Jim choate writes:
While I can understand the commen wisdom such QM type machines are not a threat to the present cyrpto-cracking horsepower race I must admit I don't agree with it. First, historicaly (and emotionaly on my part) I have a hard time taking the premise that the status quo will stay the status quo. I have this belief that some bright person is going to come along and blow all our pipe dreams away. It has happened before and it WILL happen again, especially when you consider the resources available to the government.
Remember, however, that advances in technology benefit encryptors as well as codebreakers.
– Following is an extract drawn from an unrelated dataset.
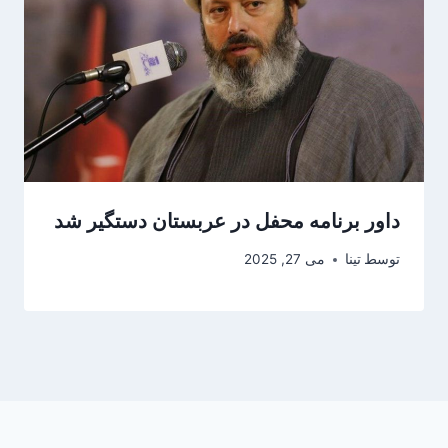
داور برنامه محفل در عربستان دستگیر شد
توسط
تینا
می 27, 2025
Unless the "bright person" comes along and proves P == NP, there's still opportunity to develop strong cryptosystems. (Indeed, if a bright person comes along and proves that P != NP, then things look pretty good.)
-- | GOOD TIME FOR MOVIE - GOING ||| Mike McNally <m5@tivoli.com> | | TAKE TWA TO CAIRO. ||| Tivoli Systems, Austin, TX: | | (actual fortune cookie) ||| "Like A Little Bit of Semi-Heaven" |
The problem w/ the whole N - NP approach is that is assumes that the QM model behaves as we would expect it to, it doesn't. I think this is one of those assumptions that are better left un-made. I have worked w/ enough QM projects throug UT and Discovery Hall (Dr. Turner and Dr. Prigogine) that I am not comfortable assuming the QM world even cares about the N or NP issues we are debating.